With such judgments, the ECtHR not only steps away from its mandate, but also undermines the efforts of other human rights institutions. Two days after the judgment, the Council of Europe’s Commissioner for Human Rights published a 64-page document of recommendations, urging member states to end push-backs and respect the European Convention on Human Rights, showing how ill-fitted the Court’s jurisprudence has become to human rights protection at Europe’s land borders. The Commissioner’s work follows that of other inter-State institutions, such as the Council of Europe’s Parliamentary Assembly, the Council of Europe’s Committee for the Prevention of Torture, the EU Fundamental Rights Agency and the UN Committee on the Rights of the Child.

No-one is illegal

The term ‘illegal’ is repeated 51 times throughout the judgment. However, it is not paired with the word pushback (which was at the heart of the complaint but only receives four mentions). Instead, the focus shifts to “waves of illegal migrants” (§75), “en masse illegal crossing” (§97), “illegal aliens” (§97), “groups of illegal migrants” (§98), etcetera. The Court repeats the State’s coupling of ‘illegal’ and ‘migrant’, although this expression has been rejected in a 1975 UN General Assembly Resolution, as well as more recent guidelines by numerous institutions such as the Council of Europe Parliamentary Assembly, the European Parliament, OHCHR and the CoE Commissioner for Human Rights for its dangerous linkage between migrants and criminality. Moreover, the connection to the phenomenological language of ‘waves’ plays into dehumanising and racist notions of an overwhelming mass to be contained and controlled. The Court should have condemned this framing rather than condone it through the ‘own-culpable conduct’ exception and its underlying narrative of “large numbers” which “disrupt” and “endanger” public order, turning protection-seekers into threats. This treatment is in stark contrast to the support for groups arriving from Ukraine, showing that human rights can be upheld while painfully reminding us that they are not applied to all.
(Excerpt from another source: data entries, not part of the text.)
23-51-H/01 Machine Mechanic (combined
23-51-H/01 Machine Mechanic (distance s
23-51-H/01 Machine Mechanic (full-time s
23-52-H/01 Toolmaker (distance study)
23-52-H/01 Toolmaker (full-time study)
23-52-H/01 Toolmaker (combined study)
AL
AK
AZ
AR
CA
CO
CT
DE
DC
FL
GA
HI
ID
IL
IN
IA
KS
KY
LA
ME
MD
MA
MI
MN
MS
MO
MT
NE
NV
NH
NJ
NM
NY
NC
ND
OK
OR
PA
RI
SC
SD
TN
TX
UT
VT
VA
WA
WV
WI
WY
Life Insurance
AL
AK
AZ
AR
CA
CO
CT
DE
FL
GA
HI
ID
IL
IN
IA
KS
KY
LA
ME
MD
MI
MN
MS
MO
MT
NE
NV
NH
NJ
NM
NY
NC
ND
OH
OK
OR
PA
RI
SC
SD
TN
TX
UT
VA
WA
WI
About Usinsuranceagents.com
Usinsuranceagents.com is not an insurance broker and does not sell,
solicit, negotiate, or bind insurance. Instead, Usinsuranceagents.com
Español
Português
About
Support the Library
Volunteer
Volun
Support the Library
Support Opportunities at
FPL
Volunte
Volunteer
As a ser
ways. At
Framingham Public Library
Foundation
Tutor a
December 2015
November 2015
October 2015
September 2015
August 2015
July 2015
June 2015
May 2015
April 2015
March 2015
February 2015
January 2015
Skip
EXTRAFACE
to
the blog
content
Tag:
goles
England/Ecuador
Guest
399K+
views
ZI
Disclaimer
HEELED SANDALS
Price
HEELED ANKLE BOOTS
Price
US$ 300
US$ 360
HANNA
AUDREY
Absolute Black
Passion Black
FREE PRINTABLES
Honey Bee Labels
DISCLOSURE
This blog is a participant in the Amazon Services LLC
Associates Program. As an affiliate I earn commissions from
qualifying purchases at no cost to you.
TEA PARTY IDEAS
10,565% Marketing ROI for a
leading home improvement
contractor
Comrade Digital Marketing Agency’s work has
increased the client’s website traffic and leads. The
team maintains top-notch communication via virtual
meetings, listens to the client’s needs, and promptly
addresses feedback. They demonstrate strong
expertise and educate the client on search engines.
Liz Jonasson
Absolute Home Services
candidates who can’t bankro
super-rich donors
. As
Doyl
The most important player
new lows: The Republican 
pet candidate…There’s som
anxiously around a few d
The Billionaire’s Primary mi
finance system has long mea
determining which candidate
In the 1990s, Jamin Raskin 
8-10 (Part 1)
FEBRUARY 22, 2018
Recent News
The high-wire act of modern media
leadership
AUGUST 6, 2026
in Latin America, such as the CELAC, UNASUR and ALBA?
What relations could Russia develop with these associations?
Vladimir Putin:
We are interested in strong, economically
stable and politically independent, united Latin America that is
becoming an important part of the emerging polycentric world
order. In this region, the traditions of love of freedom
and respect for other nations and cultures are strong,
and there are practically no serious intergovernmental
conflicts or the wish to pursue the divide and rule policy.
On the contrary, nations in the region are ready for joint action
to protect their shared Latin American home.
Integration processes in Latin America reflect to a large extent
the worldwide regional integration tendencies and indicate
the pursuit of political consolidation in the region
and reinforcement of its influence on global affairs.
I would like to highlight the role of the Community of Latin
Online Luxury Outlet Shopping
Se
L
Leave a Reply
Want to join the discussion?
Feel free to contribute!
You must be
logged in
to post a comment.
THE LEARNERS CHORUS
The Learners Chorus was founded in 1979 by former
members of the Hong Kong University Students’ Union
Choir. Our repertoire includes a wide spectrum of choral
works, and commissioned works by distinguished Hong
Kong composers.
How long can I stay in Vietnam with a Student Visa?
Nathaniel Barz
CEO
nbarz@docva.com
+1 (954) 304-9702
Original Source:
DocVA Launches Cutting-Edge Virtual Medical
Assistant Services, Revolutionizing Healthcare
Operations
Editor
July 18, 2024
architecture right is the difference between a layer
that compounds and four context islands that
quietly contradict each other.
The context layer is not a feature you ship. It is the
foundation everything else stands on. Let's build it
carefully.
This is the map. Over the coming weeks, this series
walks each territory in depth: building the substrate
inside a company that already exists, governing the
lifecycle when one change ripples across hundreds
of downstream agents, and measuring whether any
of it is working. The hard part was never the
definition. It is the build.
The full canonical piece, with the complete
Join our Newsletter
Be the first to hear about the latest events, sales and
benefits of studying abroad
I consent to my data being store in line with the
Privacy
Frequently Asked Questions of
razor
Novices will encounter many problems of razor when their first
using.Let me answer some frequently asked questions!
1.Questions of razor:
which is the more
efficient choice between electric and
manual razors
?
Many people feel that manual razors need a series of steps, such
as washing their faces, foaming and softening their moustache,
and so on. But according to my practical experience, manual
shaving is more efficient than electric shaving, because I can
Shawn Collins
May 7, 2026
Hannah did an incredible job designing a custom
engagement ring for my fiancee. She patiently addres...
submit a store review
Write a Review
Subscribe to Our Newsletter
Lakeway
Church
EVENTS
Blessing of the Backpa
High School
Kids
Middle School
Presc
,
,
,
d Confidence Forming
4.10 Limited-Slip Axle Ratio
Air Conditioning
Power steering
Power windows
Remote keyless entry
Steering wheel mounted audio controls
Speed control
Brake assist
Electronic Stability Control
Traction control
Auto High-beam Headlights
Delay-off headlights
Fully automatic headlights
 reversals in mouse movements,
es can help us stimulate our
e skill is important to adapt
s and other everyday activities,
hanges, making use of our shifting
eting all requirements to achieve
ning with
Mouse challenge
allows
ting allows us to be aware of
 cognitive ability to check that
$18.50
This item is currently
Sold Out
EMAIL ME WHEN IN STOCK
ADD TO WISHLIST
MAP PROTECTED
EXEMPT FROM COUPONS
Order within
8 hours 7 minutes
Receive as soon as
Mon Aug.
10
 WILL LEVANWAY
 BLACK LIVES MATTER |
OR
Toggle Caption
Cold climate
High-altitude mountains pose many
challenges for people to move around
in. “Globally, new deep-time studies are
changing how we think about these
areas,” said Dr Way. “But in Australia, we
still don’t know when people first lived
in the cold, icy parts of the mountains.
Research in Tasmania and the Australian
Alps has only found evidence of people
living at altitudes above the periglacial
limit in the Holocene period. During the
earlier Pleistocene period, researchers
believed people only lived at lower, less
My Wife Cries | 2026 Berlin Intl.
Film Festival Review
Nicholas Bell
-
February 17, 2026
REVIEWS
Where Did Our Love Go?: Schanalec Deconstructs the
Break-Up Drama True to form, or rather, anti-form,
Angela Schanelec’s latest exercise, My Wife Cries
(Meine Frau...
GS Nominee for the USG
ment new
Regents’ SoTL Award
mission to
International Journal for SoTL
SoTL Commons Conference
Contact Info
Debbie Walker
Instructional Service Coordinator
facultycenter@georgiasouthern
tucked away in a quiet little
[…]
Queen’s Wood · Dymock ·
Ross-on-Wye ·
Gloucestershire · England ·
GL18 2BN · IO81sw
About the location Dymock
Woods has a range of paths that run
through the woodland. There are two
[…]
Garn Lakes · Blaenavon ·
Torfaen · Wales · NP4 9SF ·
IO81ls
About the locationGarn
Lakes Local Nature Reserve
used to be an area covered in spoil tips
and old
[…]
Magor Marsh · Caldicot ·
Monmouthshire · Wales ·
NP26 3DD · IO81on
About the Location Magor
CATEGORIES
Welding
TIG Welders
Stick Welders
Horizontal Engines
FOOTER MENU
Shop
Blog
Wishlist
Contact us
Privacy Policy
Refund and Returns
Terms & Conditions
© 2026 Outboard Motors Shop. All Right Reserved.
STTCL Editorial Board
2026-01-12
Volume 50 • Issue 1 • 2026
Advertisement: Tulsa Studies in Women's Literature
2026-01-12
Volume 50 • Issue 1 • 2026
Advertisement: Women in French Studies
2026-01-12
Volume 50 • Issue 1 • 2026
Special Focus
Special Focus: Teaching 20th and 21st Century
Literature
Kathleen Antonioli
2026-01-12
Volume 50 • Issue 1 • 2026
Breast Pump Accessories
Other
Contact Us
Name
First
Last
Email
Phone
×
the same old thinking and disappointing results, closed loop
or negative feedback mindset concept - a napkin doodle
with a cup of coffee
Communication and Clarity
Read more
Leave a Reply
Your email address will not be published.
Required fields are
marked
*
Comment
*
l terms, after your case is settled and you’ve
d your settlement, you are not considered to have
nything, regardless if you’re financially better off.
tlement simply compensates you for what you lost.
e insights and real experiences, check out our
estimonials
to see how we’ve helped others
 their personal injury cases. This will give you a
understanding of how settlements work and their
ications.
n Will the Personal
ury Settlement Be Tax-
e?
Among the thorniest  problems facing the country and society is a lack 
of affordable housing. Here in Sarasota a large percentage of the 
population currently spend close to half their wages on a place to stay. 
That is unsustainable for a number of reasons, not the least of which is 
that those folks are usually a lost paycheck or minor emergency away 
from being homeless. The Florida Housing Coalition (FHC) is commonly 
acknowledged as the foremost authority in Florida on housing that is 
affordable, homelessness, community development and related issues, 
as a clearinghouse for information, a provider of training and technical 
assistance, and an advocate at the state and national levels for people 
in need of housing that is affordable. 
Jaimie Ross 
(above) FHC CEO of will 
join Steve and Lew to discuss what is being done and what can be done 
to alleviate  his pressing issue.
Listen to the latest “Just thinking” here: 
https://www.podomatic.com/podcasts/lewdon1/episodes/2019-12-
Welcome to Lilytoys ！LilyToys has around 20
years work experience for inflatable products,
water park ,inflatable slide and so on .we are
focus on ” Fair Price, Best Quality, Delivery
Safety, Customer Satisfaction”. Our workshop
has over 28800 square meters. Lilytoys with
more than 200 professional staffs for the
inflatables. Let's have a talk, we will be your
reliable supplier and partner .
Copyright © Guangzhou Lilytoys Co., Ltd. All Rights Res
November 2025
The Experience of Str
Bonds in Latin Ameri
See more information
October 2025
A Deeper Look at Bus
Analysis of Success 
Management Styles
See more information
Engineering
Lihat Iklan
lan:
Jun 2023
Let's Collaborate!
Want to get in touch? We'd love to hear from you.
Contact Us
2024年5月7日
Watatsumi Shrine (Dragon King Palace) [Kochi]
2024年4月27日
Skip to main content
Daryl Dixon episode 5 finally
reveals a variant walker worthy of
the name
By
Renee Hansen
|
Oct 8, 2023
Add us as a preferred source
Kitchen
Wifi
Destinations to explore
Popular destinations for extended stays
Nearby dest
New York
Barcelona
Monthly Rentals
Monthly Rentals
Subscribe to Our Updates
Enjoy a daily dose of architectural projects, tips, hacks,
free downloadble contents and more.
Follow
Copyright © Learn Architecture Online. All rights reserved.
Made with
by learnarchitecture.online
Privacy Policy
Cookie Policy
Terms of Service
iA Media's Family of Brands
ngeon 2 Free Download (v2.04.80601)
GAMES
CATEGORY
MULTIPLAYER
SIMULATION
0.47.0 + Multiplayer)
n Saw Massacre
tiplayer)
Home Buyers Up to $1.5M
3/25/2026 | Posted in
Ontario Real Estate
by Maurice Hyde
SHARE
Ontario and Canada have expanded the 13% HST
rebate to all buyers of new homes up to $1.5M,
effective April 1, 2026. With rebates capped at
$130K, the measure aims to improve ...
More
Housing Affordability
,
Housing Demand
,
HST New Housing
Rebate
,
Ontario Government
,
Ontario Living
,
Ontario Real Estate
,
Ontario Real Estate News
The ‘own culpable conduct’ exception blames and punishes refugees for a situation created by European border policies. If anyone, European states and the ECtHR should be accused of culpable conduct, for failing to uphold the Convention, and instead instituting systematic pushbacks and structural racism at Europe’s borders. Culpability extends not only to current conduct, but also historical culpability for colonial exploitation and its vestiges. The exclusions from access to rights created in ND and NT and expanded in AA and others v Macedonia are reminiscent of the colonial clause in the European Convention, which restricted the applicability of human rights in colonial territories.

Conclusion

The ‘own culpable conduct’ exception undermines the essence of the prohibition of collective expulsion, because it treats those returned as an undesirable mass rather than as individuals whose claims should be heard and addressed. In AA, the Court completely disregards the clear evidence demonstrating the lack of access to legal routes across the border. Instead, it turns victims into culprits. This failure to condemn pushbacks is alarming. As highlighted by Nour A., one of the claimants, in reaction to the judgment: “If they say it’s right to do that to humans – then what is right?”.

Acknowledgments: I would like to thank Hanaa Hakiki and Carsten Gericke for their valuable input and comments.